## Task to carry out
Exclude all images and print the entries below exactly.

Stored data

------

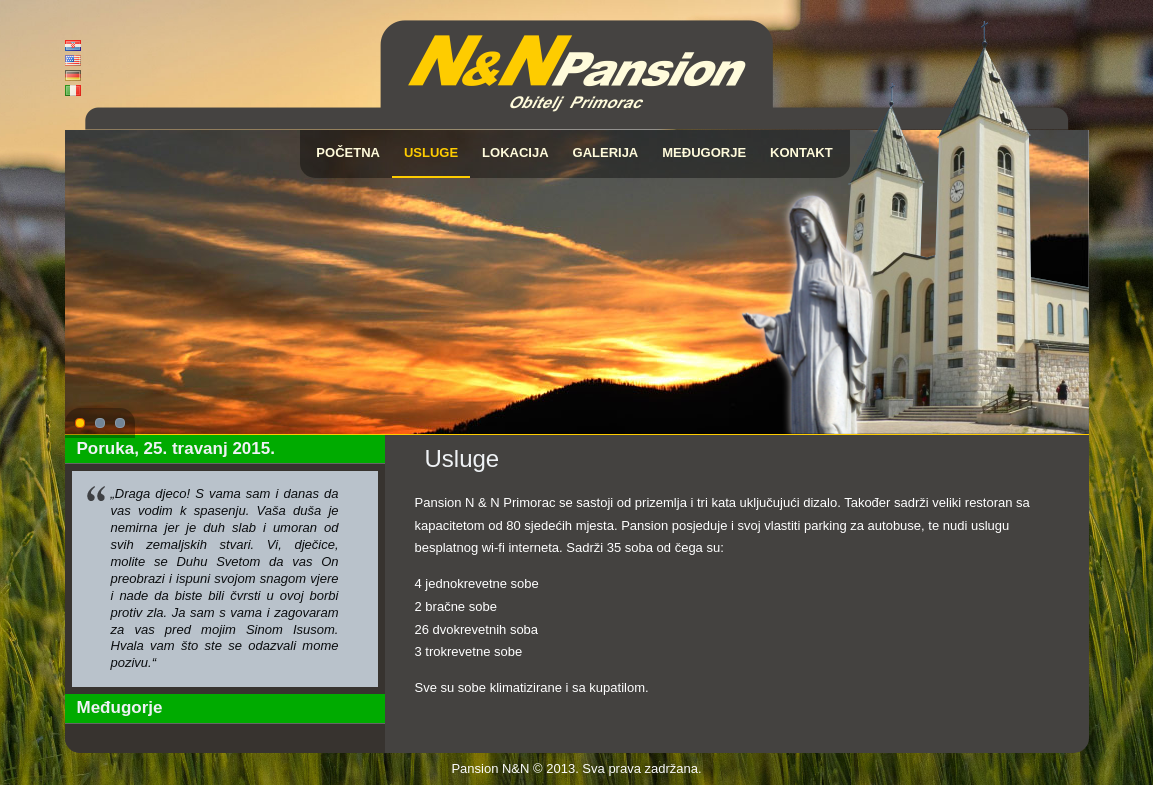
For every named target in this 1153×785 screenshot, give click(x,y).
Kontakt (801, 152)
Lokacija (515, 152)
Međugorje (704, 152)
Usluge (431, 152)
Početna (348, 152)
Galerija (606, 152)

------

## Written reply
For every named target in this 1153×785 screenshot, give click(x,y).
Kontakt (801, 152)
Lokacija (515, 152)
Međugorje (704, 152)
Usluge (431, 152)
Početna (348, 152)
Galerija (606, 152)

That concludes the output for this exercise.